Linux Nvidia: NVRM: GPU at 0000:01:00.0 Has Fallen Off The Bus Error and Solution

by on February 21, 2012 · 14 comments· LAST UPDATED July 7, 2012

in ,

I'm using NVIDIA UNIX x86_64 Kernel Module version (driver) 280.13 under Debian 64 bit Linux with Linux kernel 2.6.32-5-amd64 x86_64. However, I'm getting the following errors in my /var/log/messages file

Feb 13 05:53:39 wks01 kernel: [26652.425207] NVRM: GPU at 0000:01:00.0 has fallen off the bus.
Feb 14 03:59:14 wks01 kernel: [39846.244283] NVRM: GPU at 0000:01:00.0 has fallen off the bus.
Feb 17 04:47:32 wks01 kernel: [35237.485871] NVRM: GPU at 0000:01:00.0 has fallen off the bus.
Feb 18 06:53:19 wks01 kernel: [49298.937949] NVRM: GPU at 0000:01:00.0 has fallen off the bus.
Feb 19 06:14:01 wks01 kernel: [28508.567838] NVRM: GPU at 0000:01:00.0 has fallen off the bus.

This error occurs randomly and my laptop goes in hard freez mode.
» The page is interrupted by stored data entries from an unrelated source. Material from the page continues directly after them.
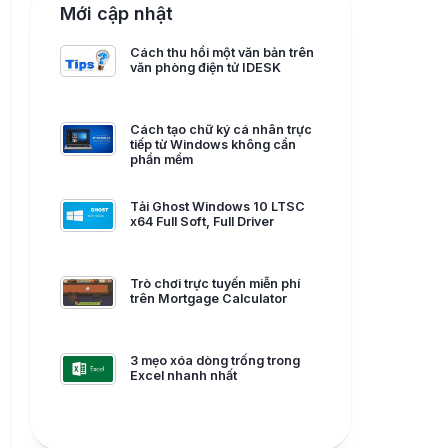
Mới cập nhật
Cách thu hồi một văn bản trên
văn phòng điện tử IDESK
Cách tạo chữ ký cá nhân trực
tiếp từ Windows không cần
phần mềm
Tải Ghost Windows 10 LTSC
x64 Full Soft, Full Driver
Trò chơi trực tuyến miễn phí
trên Mortgage Calculator
3 mẹo xóa dòng trống trong
Excel nhanh nhất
The hard reboot is the only way to recover from complete freeze of my Dell M6500 Debian Linux based laptop. How do I fix this problem?

This issue is reported all over the places and most recommended solutions are as follows:

Install Latest Kernel Version and NVIDIA Driver

You need to update your kernel and install the latest NVIDIA Unix driver.

Put NVIDIA Driver In Persistence Mode

You need to set your GPU in persistence mode. From the man page:

A flag that indicates whether persistence mode is enabled for the GPU. Value is either "Enabled" or "Disabled". When persistence mode is enabled the NVIDIA driver remains loaded even when no active clients, such as X11 or nvidia-smi, exist. This minimizes the driver load latency associated with running dependent apps, such as CUDA programs. For all CUDA- capable products. Linux only.

Edit /etc/rc.local file and add the following line before exit 0 statement:

 
/usr/bin/nvidia-smi -pm 1
 

Save and close the file. The above line ensures that your GPU is set to persistence mode as soon as it boots into the system.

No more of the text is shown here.